People I met used every analysis tool imaginable to do their work and distribute their reports. Amongst the data scientists, there were people who used Python, R, SAS, Excel, Tableau, Cognos, and other programming languages and software. They were forecasting funds raised, finding major gift prospects, prioritizing phonathon segments, using deep learning to predict donor responses, setting up reporting triggers to inform prospect researchers, developing reusable code packages, and designing beautiful dashboards for end-users who are more used to developing relationships with people than with analytical tools!

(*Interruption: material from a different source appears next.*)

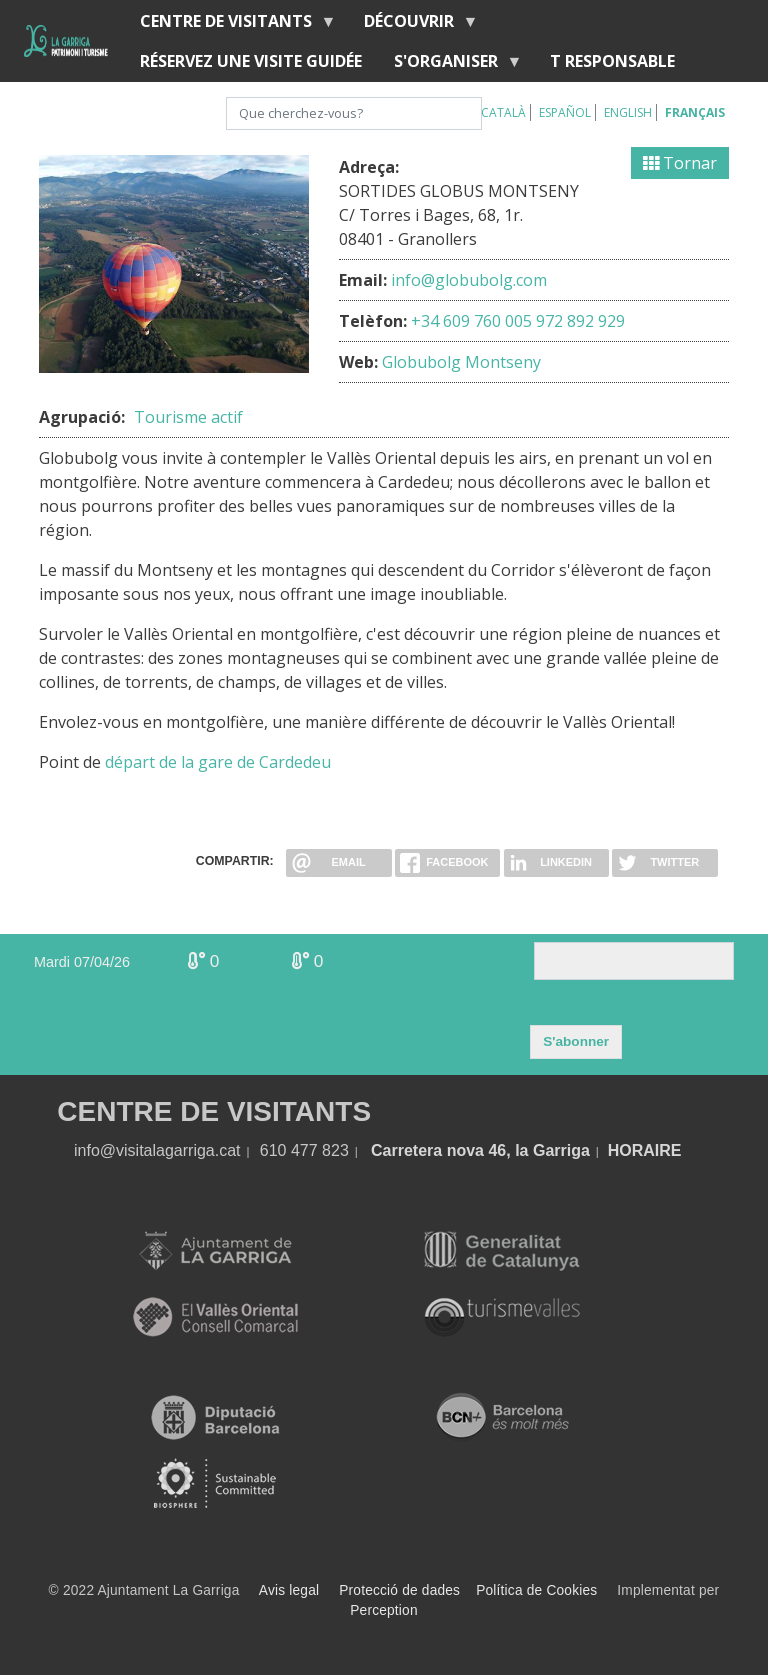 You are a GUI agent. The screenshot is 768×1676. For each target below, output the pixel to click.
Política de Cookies (536, 1590)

I’m excited to be working with several Institutional Advancement organizations as a Data Scientist at HelioCampus, because it gives me a chance to build tools that add to the toolboxes of the analysts and managers at these organizations, and to provide infrastructure that reduces the frustration around working with constituent and gift data, so the focus can be on adding value through advanced analytics and data-driven strategy, taking them beyond simply describing their constituents and giving.
I look forward to continuing to exchange ideas with the people I met at APRA DAS, and hope to be back next year!